Brent crude oil falls below $80 for the first time since January

Stock markets declined on Tuesday as investors were divided between fears that the US Federal Reserve would maintain its aggressive anti-inflation measures and growing optimism over China’s economic reopening. Meanwhile, oil prices declined, with Brent crude falling below $80 for the first time since January, when prices began rising before Russia’s invasion of Ukraine.

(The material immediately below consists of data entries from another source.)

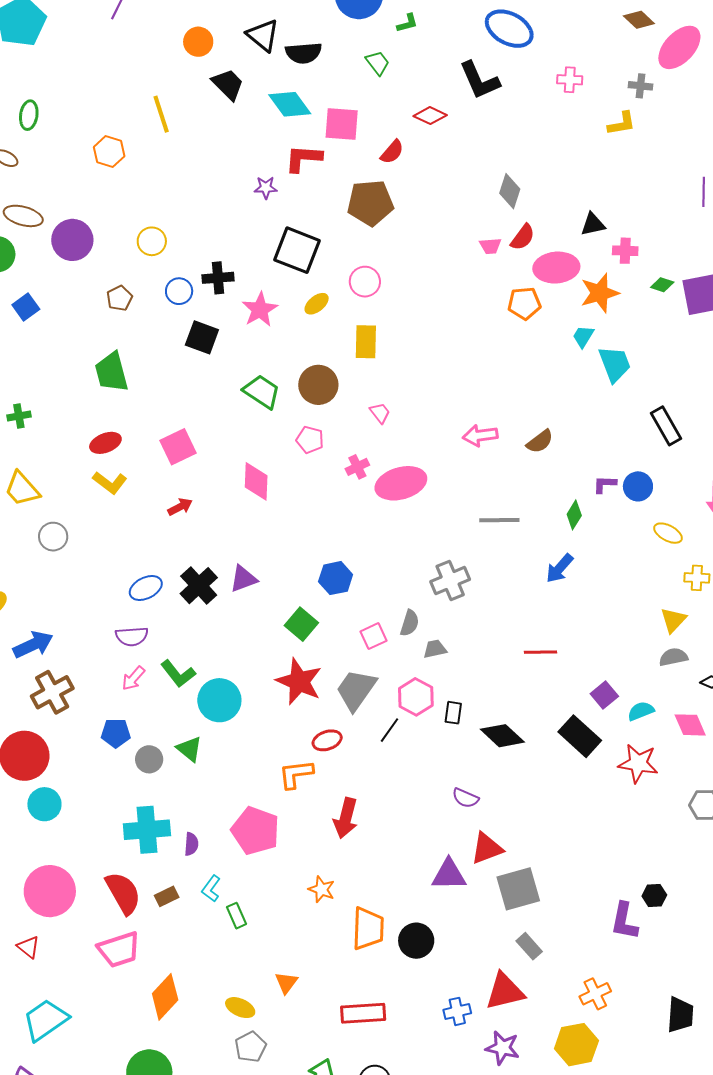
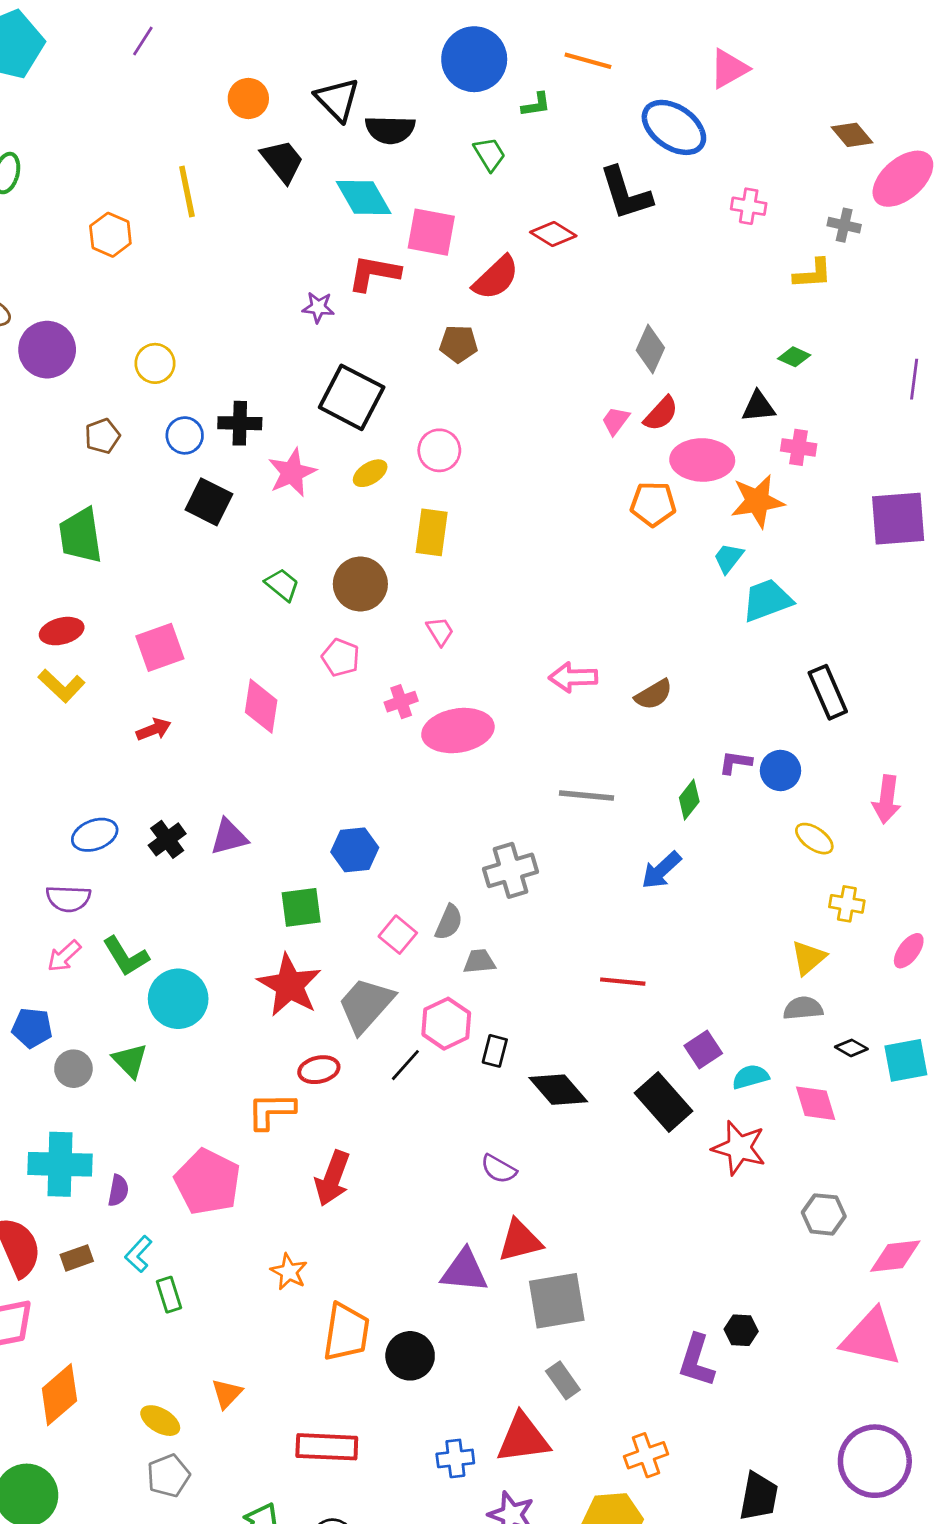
red semicircle: (392, 152) -> (496, 278), size x1.4
brown pentagon: (370, 203) -> (458, 344), size x0.6
pink trapezoid: (490, 246) -> (616, 421), turned 125
green diamond: (662, 285) -> (794, 357), moved
cyan trapezoid: (615, 364) -> (767, 600), turned -96
green trapezoid: (262, 392) -> (282, 585), size x0.7
black cross: (199, 586) -> (167, 839), size x0.7
green square: (301, 624) -> (301, 907), turned 36
pink square: (374, 636) -> (398, 935), turned -32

Stock markets in London, Frankfurt and Paris closed with losses, following mostly losses in Asia. Wall Street extended losses in morning trade following the previous day’s selloff. Data showing a forecast-busting jump in activity in the US services sector last month raised the prospect that the Fed will not hold back on a sharp rate hike when it meets next week.

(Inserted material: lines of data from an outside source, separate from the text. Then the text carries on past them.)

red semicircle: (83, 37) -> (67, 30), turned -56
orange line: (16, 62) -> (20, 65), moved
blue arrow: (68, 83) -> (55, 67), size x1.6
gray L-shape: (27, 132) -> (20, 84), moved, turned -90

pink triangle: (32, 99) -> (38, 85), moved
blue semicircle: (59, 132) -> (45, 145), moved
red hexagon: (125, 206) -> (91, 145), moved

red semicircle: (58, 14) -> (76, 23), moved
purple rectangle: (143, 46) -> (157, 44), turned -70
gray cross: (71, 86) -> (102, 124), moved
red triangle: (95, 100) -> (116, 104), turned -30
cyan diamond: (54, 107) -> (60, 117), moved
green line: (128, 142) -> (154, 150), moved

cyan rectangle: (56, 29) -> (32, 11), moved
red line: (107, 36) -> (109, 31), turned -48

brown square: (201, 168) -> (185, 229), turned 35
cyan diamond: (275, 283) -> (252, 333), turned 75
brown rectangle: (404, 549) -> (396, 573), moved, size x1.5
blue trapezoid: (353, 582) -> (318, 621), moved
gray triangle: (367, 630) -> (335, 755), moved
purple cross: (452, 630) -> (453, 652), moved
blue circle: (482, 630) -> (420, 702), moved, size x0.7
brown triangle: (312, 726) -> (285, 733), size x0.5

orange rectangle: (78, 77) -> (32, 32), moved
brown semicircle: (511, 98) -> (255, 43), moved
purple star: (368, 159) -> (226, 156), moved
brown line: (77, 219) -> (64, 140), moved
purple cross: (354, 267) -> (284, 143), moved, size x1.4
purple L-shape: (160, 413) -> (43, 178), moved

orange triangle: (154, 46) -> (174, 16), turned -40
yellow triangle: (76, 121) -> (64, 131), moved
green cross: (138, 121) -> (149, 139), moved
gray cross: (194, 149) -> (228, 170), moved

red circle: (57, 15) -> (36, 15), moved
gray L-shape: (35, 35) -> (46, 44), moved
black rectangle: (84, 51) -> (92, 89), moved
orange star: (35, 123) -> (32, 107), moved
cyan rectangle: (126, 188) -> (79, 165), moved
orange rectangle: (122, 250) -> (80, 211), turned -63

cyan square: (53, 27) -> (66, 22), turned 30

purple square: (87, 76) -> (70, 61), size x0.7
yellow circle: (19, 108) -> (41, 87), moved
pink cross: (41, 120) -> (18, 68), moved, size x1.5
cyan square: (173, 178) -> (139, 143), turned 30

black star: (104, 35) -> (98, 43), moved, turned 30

Monday’s data followed strong jobs data last week and a jump in wages that gives the central bank more room to cool the US economy. Michael Hewson, market analyst at CMC Markets, said the strength of the services sector data “upset the conventional wisdom that inflation could come down very quickly, given the resilience of the numbers, as well as the wage increase seen in Friday’s payrolls”. Rebound report good.”

This has again left investors fearful about what the Fed will do and the possibility that it could push the US economy into a deep recession to ease inflation. “Worries that the Fed could unwrap the unwanted gift of another super-sized rate hike when policymakers meet next week are sprinkling Christmas fears on indices,” said Susannah Streeter, senior investment and markets analyst at Hargreaves Lansdowne. Huh.”

“Speculation is swirling that central banks will have to be more Scrooge-like and make borrowing more expensive to rein in inflation,” he said. Boss Jerome Powell said the bank could raise rates at a slower pace.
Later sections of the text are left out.